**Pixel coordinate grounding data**
────────────────────────────────────────
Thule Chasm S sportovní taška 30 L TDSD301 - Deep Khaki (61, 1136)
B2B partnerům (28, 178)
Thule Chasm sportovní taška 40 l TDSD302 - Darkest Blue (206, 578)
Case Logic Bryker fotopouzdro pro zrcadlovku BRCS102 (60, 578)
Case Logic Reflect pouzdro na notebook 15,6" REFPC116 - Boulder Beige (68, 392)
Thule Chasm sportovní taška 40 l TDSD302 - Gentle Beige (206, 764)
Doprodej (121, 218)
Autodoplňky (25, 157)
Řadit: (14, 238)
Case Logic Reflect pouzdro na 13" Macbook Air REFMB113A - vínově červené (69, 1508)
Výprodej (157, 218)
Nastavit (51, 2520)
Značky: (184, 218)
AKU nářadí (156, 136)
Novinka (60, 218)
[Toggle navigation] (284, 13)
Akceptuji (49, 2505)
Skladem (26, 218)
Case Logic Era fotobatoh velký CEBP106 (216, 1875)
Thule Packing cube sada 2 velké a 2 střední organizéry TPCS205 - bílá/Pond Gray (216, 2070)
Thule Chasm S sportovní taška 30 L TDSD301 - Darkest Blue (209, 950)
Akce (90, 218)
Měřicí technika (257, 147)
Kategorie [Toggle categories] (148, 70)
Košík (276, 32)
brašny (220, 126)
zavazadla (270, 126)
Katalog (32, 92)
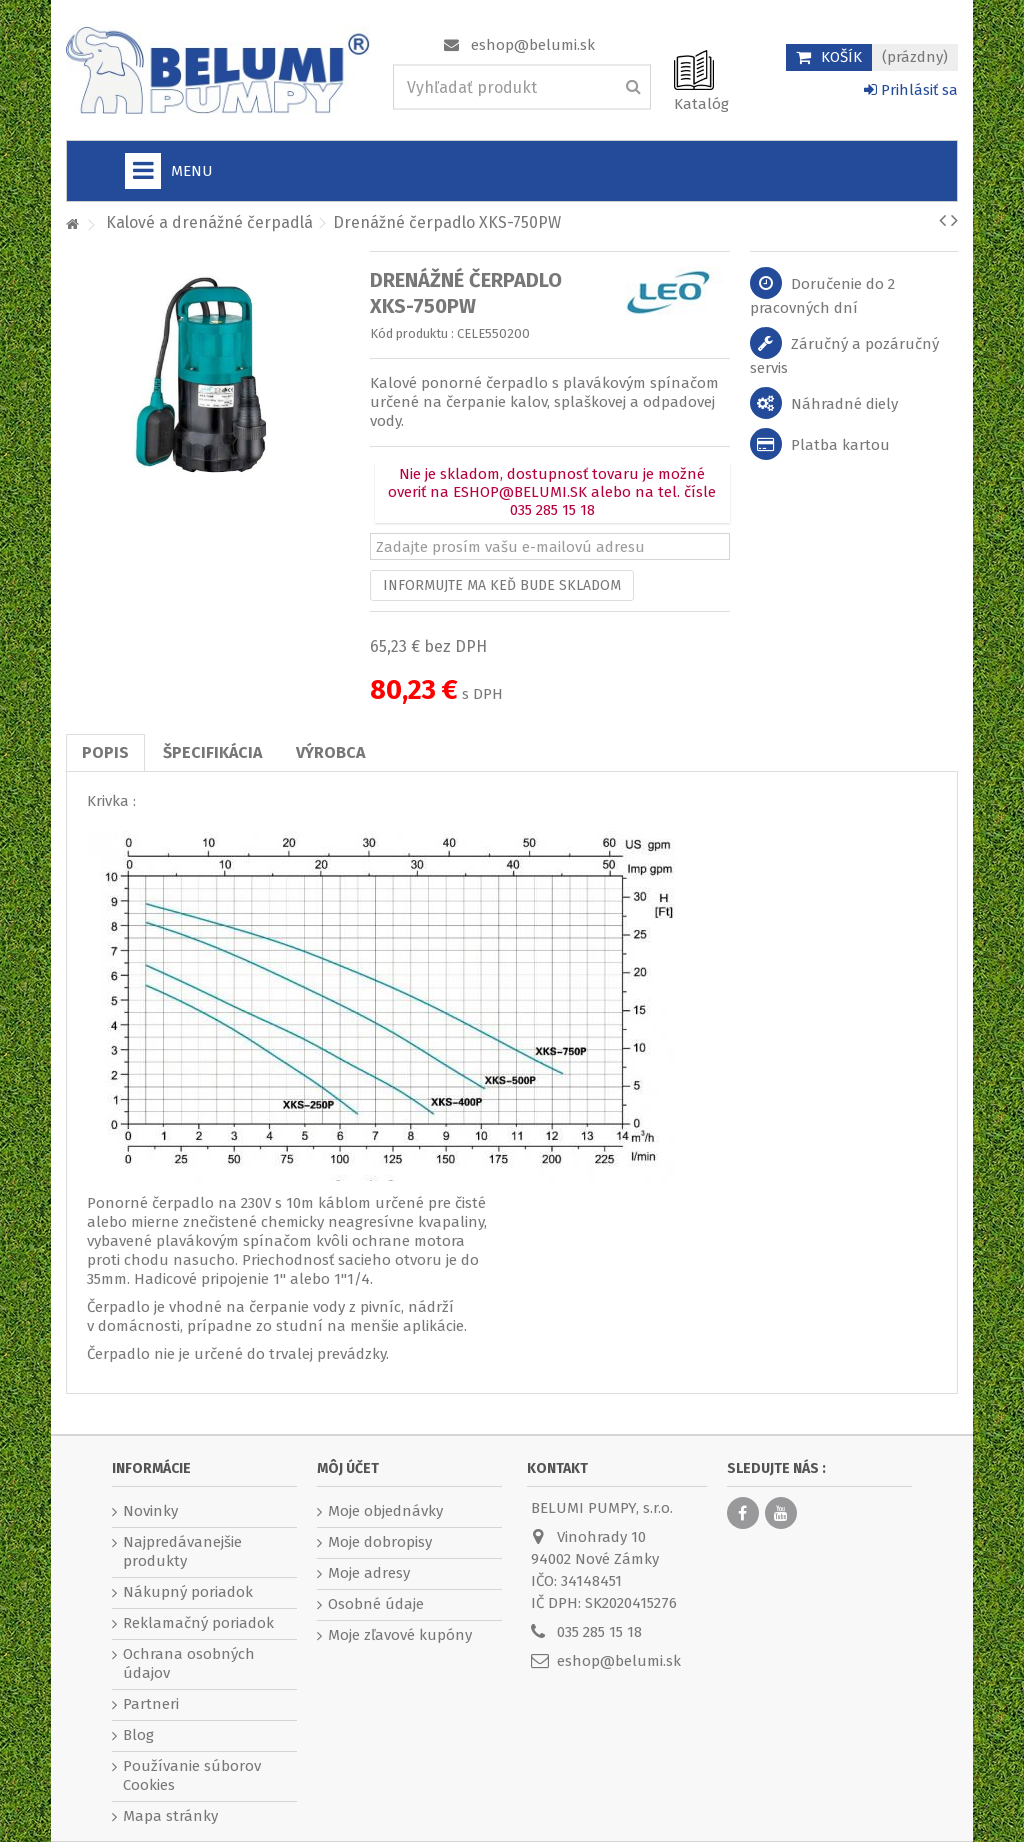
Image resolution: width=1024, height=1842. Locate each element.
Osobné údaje (376, 1604)
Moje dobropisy (380, 1542)
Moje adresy (369, 1573)
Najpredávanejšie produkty (182, 1551)
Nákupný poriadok (188, 1592)
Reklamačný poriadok (198, 1623)
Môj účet (348, 1468)
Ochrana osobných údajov (189, 1663)
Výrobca (330, 752)
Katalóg (701, 104)
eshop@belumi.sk (533, 45)
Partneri (151, 1704)
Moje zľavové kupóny (400, 1635)
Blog (138, 1735)
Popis (105, 752)
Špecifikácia (212, 752)
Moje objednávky (385, 1511)
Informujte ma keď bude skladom (502, 585)
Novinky (150, 1511)
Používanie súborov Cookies (192, 1775)
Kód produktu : (412, 333)
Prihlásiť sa (911, 90)
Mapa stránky (170, 1816)
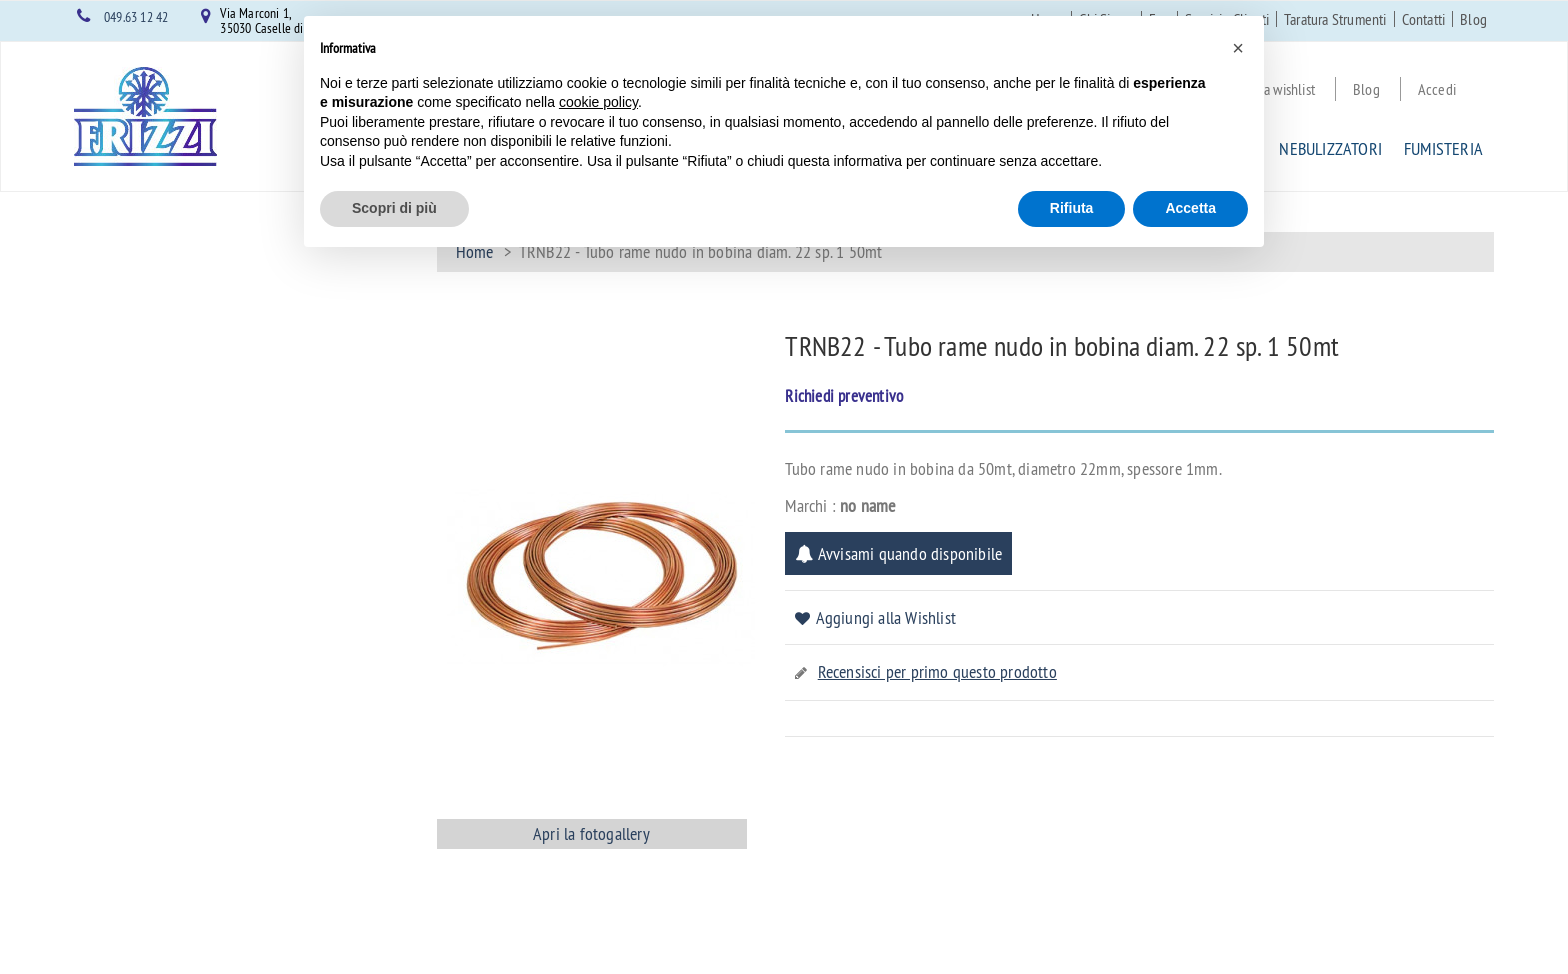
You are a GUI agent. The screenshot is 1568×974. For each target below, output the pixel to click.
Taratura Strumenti (1335, 19)
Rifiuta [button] (1072, 208)
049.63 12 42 (136, 17)
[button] (1238, 48)
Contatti (1424, 19)
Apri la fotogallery (591, 833)
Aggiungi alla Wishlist (886, 617)
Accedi (1437, 89)
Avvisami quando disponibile (898, 553)
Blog (1473, 19)
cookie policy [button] (598, 102)
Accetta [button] (1190, 208)
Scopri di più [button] (394, 208)
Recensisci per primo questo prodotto (937, 671)
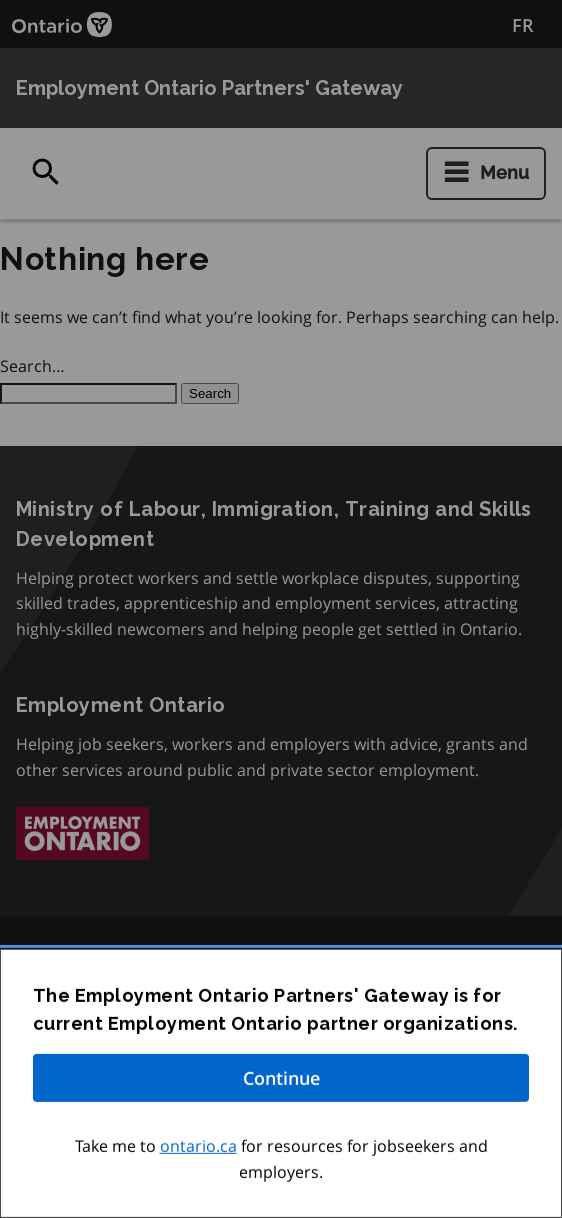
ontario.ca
────────────────────────────────────────
**Brief**
Each line of the entries where the string "button" occurs should be shown.

**Solution for this task**
Rifiuta [button] (1072, 208)
[button] (1238, 48)
cookie policy [button] (598, 102)
Accetta [button] (1190, 208)
Scopri di più [button] (394, 208)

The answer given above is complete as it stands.